Kommentar 5: Paul S. schreibt am 09.05.2025, 18:01 Uhr :
Bei der Erinnerungskultur in Schulen, will ich nicht verstehen, warum der Geschichtsunterricht in vielen Bundesländern anderes ist. Dieses Thema ist wichtig für alle Kinder. Ob Land oder Stadt. Ob im Norden oder Süden. Oder ist das Interesse daran in manchen Land anders, weil es in ihren Land weniger vorkam, was in dieser Zeit früher passierte? Besuch von NS-Gedenkstätten in Bayern und im Saarland ist Pflicht. In Hamburg überlegt die Regierung derzeit, ob solche Besuche Pflicht werden sollen. Zitat. Mir unverständlich diese Uneinigkeit.
Kommentar 4: Hausärztin schreibt am 09.05.2025, 10:52 Uhr :
Danke für diesen hervorragenden Beitrag, der das kollektive Bewusstsein in NRW so gut verstehen lässt.
Kommentar 3: Theo schreibt am 09.05.2025, 01:21 Uhr :
Erinnerungskultur ist Instrumentalisierung der Nazi-Keule, Erinnerung ist Geschichtsunterricht. Das ist heute kaum noch zu trennen, Spaltung der Gesellschaft ist Folge. Würde man nicht bei jedem Versuch Migration irgendwie zu steuern gleich mit der Nazi-Keule eindreschen, hätte Rechts längst nicht den Zulauf der heute in ganz Europa zu beobachten ist. Geschichtsunterricht zu stärken und „betreutes Denken“ einbauen kann so nicht funktionieren. Jede Zeit hat eigene Probleme und braucht eigenen Lösungen.
Antwort von Brigitta S. , geschrieben am 09.05.2025, 11:26 Uhr :
Beruf ist Beruf auch beim Personal in der Schule. Was denken alle Lehrer privat? Ein vorgelegter Erinnerungskultur - Geschichtsunterricht kann ermüden, Kinder sind sind Kinder. Bücher von dieser Zeit ihnen für zuhause in die Hand drücken und dann in der Schule darüber diskutieren, es wäre mitunter sinnvoll.
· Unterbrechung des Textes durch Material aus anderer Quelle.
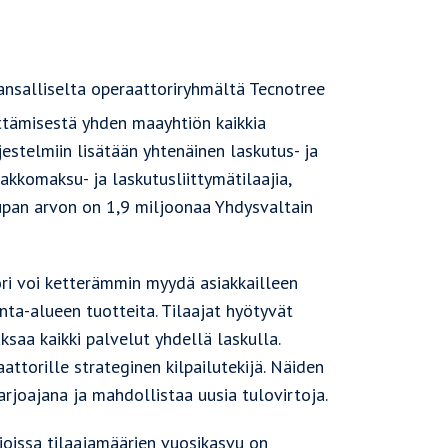
ansalliselta operaattoriryhmältä Tecnotree
ittämisestä yhden maayhtiön kaikkia
jestelmiin lisätään yhtenäinen laskutus- ja
kkomaksu- ja laskutusliittymätilaajia,
Kaupan arvon on 1,9 miljoonaa Yhdysvaltain
ori voi ketterämmin myydä asiakkailleen
nta-alueen tuotteita. Tilaajat hyötyvät
aa kaikki palvelut yhdellä laskulla.
ttorille strateginen kilpailutekijä. Näiden
rjoajana ja mahdollistaa uusia tulovirtoja.
joissa tilaajamäärien vuosikasvu on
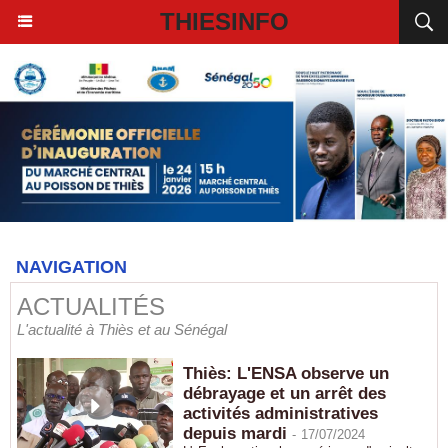
THIESINFO
NAVIGATION
ACTUALITÉS
L'actualité à Thiès et au Sénégal
Thiès: L'ENSA observe un
débrayage et un arrêt des
activités administratives
depuis mardi
-
17/07/2024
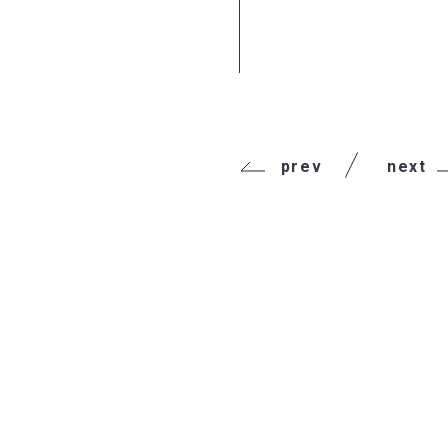
prev
next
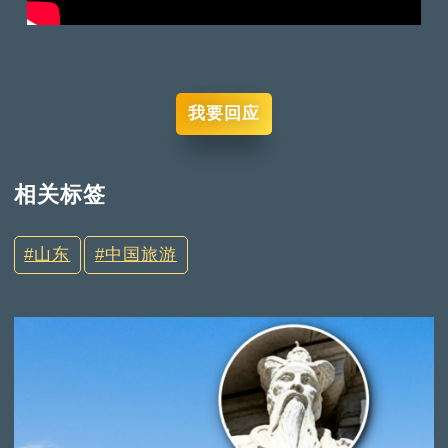
我要回应
相关标签
山东
中国旅游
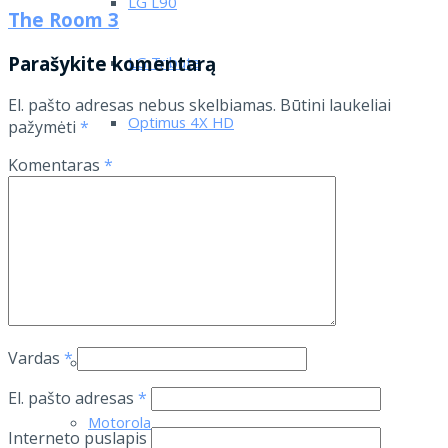
LG L90
The Room 3
Parašykite komentarą
LG Tribute
El. pašto adresas nebus skelbiamas.
Būtini laukeliai
Optimus 4X HD
pažymėti
*
Komentaras
*
Optimus L7 II P710
Optimus L7 P700
Asus
Vardas
*
Lenovo
El. pašto adresas
*
Motorola
Interneto puslapis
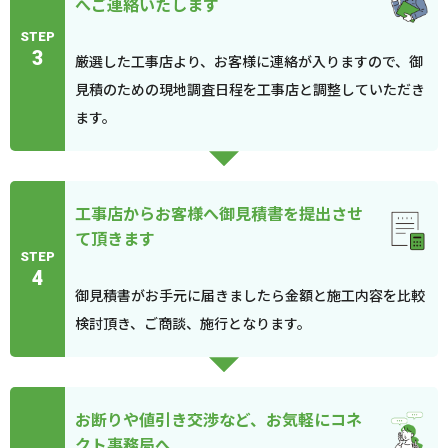
へご連絡いたします
STEP
3
厳選した工事店より、お客様に連絡が入りますので、御
見積のための現地調査日程を工事店と調整していただき
ます。
工事店からお客様へ御見積書を提出させ
て頂きます
STEP
4
御見積書がお手元に届きましたら金額と施工内容を比較
検討頂き、ご商談、施行となります。
お断りや値引き交渉など、お気軽にコネ
クト事務局へ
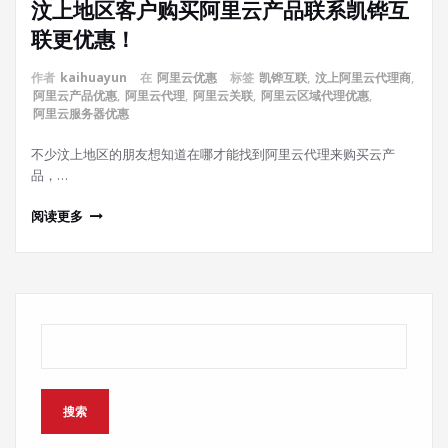
汶上地区客户购买阿里云产品联系凯铧互
联更优惠！
作者
kaihuayun
在
阿里云优惠
标签
凯铧互联
,
汶上阿里云代理商
,
阿里云产品优惠
,
阿里云代理
,
阿里云关联
,
阿里云区域代理优惠
,
阿里云服务器优惠
不少汶上地区的朋友想知道在哪才能找到阿里云代理来购买云产
品，…
阅读更多
搜索
搜索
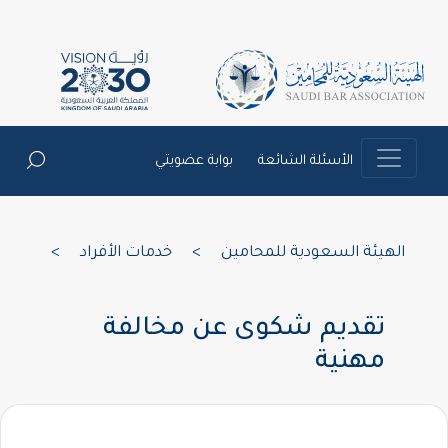
الأسئلة الشائعة
بوابة عضويتي
الهيئة السعودية للمحامين
>
خدمات الأفراد
>
تقديم شكوى عن مخالفة
مهنية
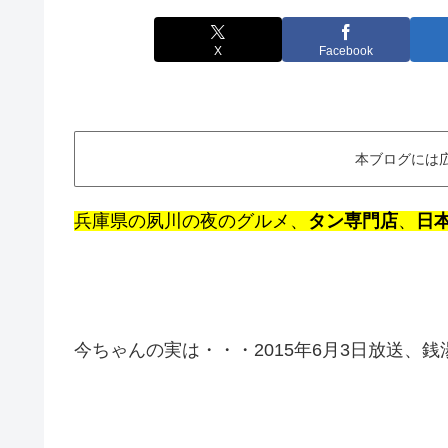
X
Facebook
本ブログには
兵庫県の夙川の夜のグルメ、
タン専門店
、
日
今ちゃんの実は・・・2015年6月3日放送、銭湯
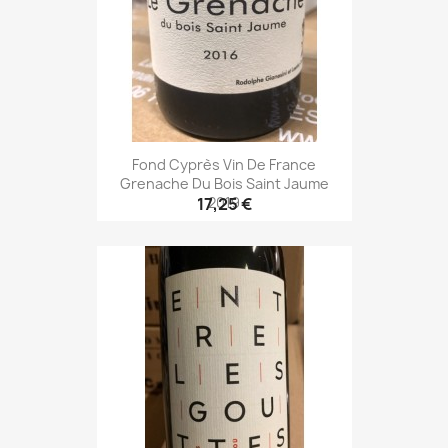
Fond Cyprès Vin De France
Grenache Du Bois Saint Jaume
2019
17,25 €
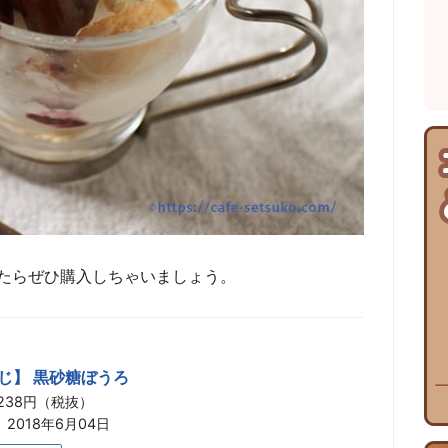
たらぜひ購入しちゃいましょう。
じ】 黒砂糖ぼうろ
238円（税抜）
2018年6月04日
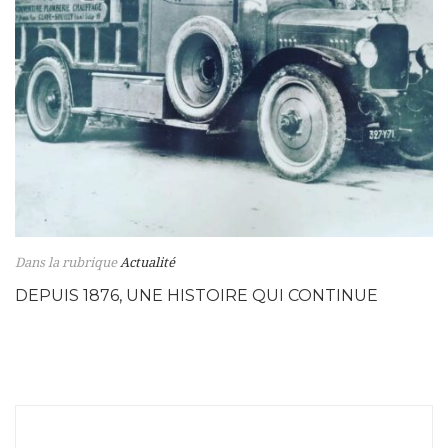
Dans la rubrique
Actualité
DEPUIS 1876, UNE HISTOIRE QUI CONTINUE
Kommentar 2: Franziska 1 schreibt am 08.05.2025, 23:20 Uhr :
"Bleibt die Erinnerungskultur auf der Strecke"? Irgendwann in Zukunft kann es so kommen, wenn die Welt jetzt sich wieder kriegstüchtig macht. Siehe die vorhandenen brutalen Kriege. Ich finde die schulische Erinnerung für Kinder sehr wichtig. Aber eindrucksvoller könnten es die Münder der Senioren im hohen Alter den Kinder vermitteln. Sie haben diese Zeit als Kinder selbst noch erlebt. Schule ist Schulunterricht nach Vorschrift aus den Büchern. Kein Lehrer/in unter 70 Jahren kann emotional den Kindern die Nazizeit und KZ- Lager vor Augen halten. Aber Zeitzeugen die noch leben. Nur wer die Zeit als Kind miterlebte und die Zeit danach, der kann den eindruckvollsten Geschichtsunterricht geben.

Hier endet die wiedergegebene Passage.